DATA RECORDS:

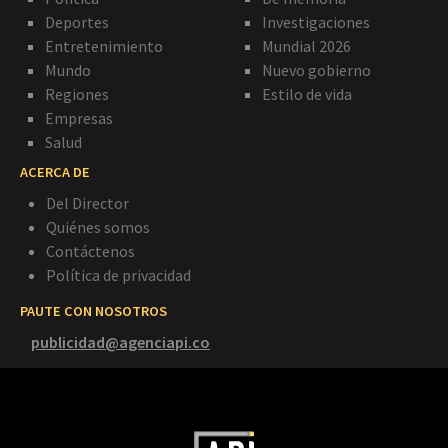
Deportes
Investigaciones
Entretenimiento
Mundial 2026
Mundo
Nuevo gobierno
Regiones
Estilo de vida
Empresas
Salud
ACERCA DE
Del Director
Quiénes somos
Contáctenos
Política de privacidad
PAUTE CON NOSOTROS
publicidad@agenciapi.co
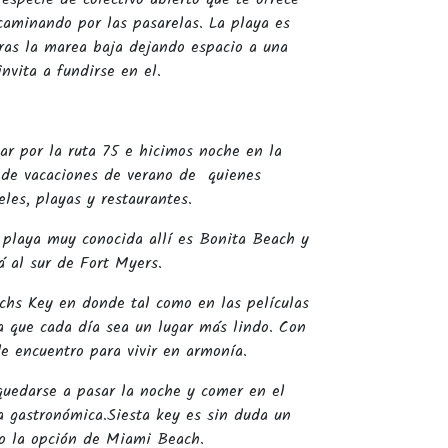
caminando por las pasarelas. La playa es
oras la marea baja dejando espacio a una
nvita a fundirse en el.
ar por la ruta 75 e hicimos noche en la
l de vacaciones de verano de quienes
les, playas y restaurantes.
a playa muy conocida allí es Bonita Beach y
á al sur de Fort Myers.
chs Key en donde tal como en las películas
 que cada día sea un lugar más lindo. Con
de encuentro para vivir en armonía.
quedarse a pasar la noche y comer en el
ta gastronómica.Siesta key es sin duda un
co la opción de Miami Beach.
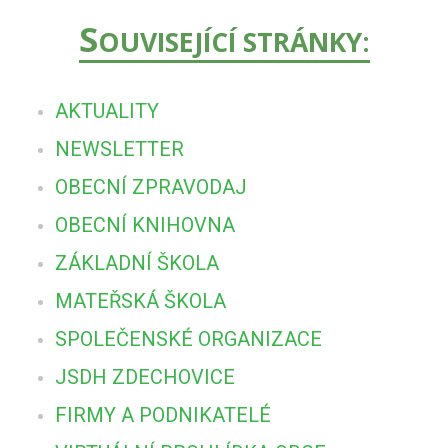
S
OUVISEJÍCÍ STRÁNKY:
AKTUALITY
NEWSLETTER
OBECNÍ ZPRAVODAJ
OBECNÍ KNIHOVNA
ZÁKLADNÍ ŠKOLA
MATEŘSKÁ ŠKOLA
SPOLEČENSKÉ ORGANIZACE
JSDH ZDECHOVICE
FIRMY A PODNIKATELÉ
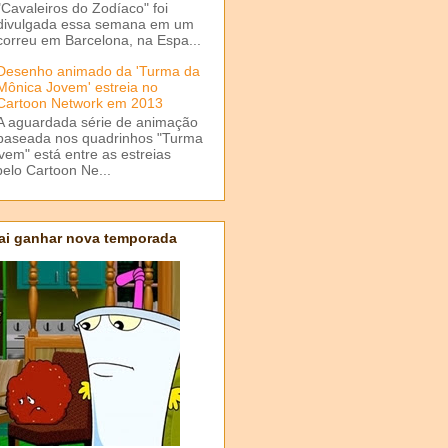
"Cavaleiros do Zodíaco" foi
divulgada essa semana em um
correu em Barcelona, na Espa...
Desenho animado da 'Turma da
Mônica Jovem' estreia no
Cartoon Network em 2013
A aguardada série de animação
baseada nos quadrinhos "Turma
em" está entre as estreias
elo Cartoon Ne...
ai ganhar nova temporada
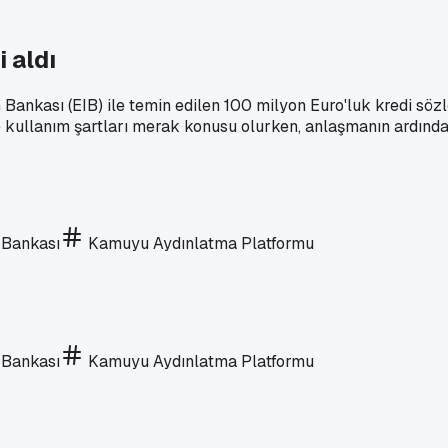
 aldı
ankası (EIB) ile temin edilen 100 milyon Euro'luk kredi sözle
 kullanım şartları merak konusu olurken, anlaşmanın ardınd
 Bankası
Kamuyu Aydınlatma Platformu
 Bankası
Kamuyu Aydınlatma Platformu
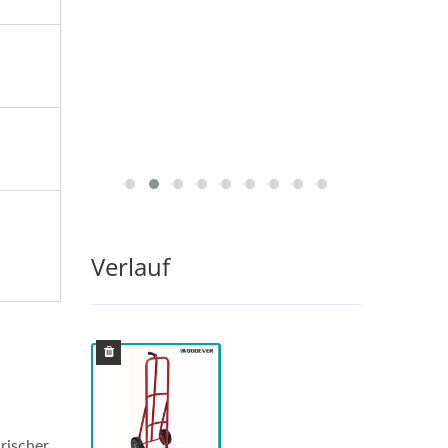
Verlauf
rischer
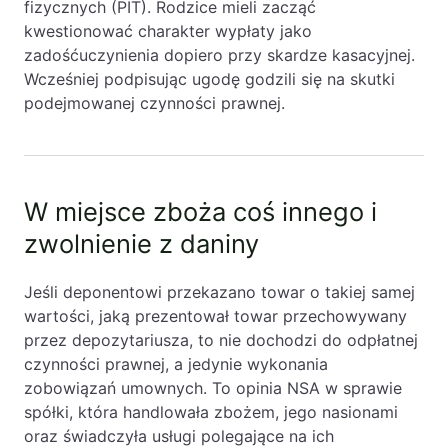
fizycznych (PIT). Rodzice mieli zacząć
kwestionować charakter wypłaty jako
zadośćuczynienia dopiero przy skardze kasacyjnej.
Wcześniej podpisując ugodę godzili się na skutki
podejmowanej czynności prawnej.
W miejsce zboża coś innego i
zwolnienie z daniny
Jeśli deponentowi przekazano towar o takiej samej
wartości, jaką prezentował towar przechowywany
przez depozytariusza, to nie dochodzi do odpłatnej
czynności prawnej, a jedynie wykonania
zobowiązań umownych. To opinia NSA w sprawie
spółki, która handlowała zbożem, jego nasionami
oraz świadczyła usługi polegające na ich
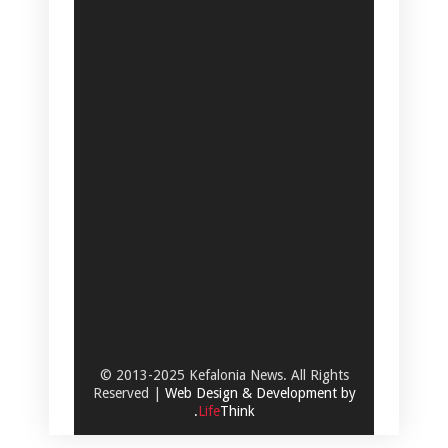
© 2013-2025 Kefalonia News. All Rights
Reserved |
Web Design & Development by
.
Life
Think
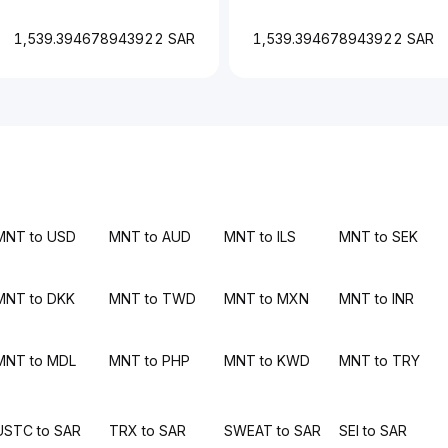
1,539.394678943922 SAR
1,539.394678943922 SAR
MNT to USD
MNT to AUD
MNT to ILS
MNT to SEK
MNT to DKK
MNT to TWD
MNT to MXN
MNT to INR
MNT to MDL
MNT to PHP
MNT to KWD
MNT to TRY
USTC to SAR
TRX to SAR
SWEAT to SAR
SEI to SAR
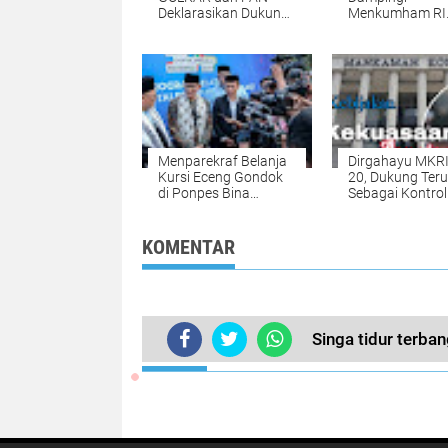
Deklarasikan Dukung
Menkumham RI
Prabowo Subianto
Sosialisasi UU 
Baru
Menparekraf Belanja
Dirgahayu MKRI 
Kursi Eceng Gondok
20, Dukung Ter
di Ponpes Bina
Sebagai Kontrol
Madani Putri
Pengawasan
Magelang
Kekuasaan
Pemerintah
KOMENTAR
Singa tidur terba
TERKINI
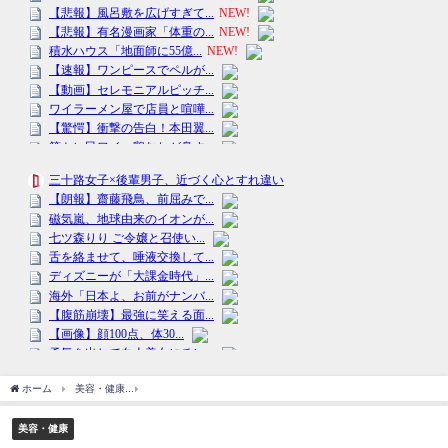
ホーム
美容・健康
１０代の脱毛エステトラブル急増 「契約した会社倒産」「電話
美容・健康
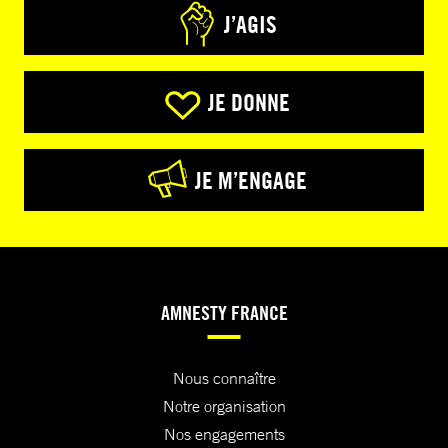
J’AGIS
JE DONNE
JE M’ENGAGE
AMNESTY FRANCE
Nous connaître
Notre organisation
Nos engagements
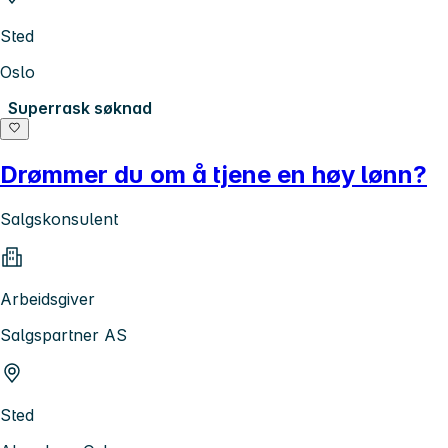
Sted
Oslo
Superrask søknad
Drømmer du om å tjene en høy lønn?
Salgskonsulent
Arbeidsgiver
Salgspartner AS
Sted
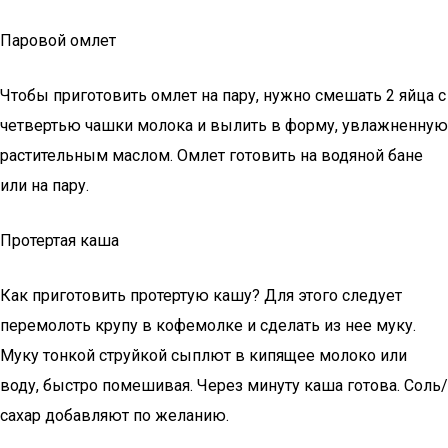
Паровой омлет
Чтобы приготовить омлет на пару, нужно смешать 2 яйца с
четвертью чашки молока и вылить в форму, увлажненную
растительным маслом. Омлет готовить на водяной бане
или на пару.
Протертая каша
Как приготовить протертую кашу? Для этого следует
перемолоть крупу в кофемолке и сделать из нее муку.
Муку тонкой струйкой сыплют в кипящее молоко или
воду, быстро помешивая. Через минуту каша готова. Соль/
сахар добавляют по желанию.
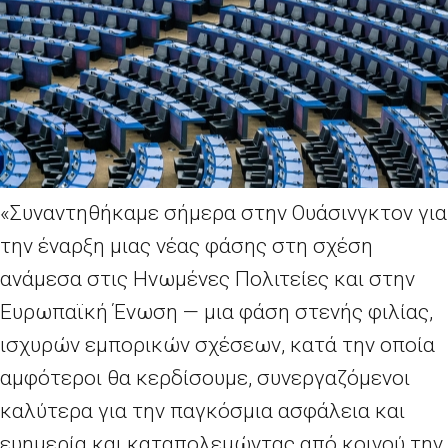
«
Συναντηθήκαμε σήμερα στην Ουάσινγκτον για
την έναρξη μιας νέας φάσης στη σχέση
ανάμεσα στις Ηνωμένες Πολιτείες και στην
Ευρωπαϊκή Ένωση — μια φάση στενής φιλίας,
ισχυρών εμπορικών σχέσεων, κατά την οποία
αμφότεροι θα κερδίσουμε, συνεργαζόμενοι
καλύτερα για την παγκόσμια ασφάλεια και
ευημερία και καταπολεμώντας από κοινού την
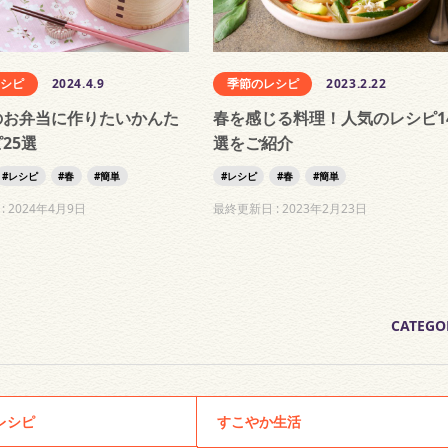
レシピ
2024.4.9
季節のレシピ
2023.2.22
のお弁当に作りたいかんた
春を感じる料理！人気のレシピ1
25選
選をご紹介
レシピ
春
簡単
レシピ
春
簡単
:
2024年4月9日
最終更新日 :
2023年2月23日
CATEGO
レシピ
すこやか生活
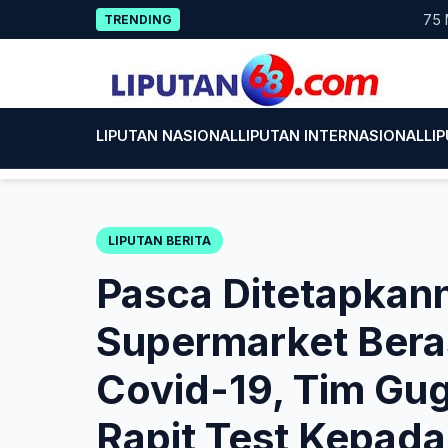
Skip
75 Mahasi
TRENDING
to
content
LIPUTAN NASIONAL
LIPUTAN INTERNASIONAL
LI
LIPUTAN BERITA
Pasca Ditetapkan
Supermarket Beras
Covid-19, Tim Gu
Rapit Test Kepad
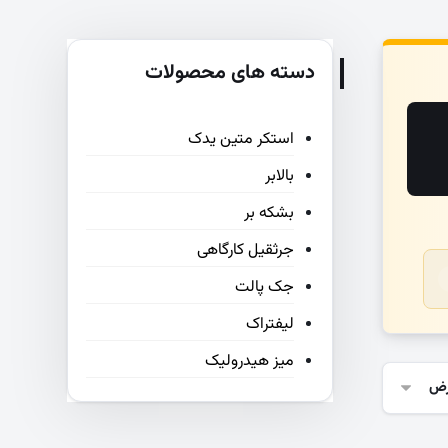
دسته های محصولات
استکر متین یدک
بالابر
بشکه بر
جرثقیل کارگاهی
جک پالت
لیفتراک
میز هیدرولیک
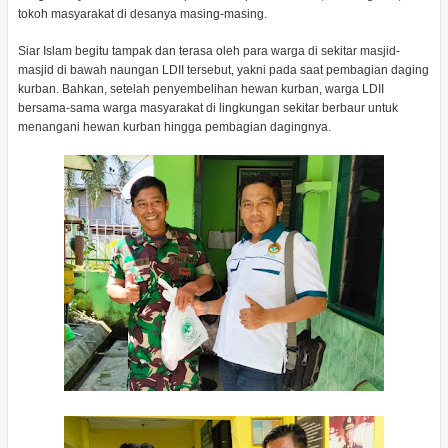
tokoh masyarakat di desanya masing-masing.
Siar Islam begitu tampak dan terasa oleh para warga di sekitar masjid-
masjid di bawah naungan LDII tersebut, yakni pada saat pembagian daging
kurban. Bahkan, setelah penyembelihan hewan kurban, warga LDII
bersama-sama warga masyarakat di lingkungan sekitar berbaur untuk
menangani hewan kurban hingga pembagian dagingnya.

REQUIRED ACTION:
Everything above from the line containing "Política de privacidad" through the line containing "Desenho animado da 'Turma da" must be repeated exactly, and the pictures must be left out.

EXERCISE RESULT:
Política de privacidad
PAUTE CON NOSOTROS
publicidad@agenciapi.co
caminando por las pasarelas. La playa es
oras la marea baja dejando espacio a una
nvita a fundirse en el.
ar por la ruta 75 e hicimos noche en la
l de vacaciones de verano de quienes
les, playas y restaurantes.
a playa muy conocida allí es Bonita Beach y
á al sur de Fort Myers.
chs Key en donde tal como en las películas
 que cada día sea un lugar más lindo. Con
de encuentro para vivir en armonía.
quedarse a pasar la noche y comer en el
ta gastronómica.Siesta key es sin duda un
co la opción de Miami Beach.
S
OUVISEJÍCÍ STRÁNKY:
AKTUALITY
NEWSLETTER
OBECNÍ ZPRAVODAJ
OBECNÍ KNIHOVNA
ZÁKLADNÍ ŠKOLA
MATEŘSKÁ ŠKOLA
SPOLEČENSKÉ ORGANIZACE
JSDH ZDECHOVICE
FIRMY A PODNIKATELÉ
"Cavaleiros do Zodíaco" foi
divulgada essa semana em um
correu em Barcelona, na Espa...
Desenho animado da 'Turma da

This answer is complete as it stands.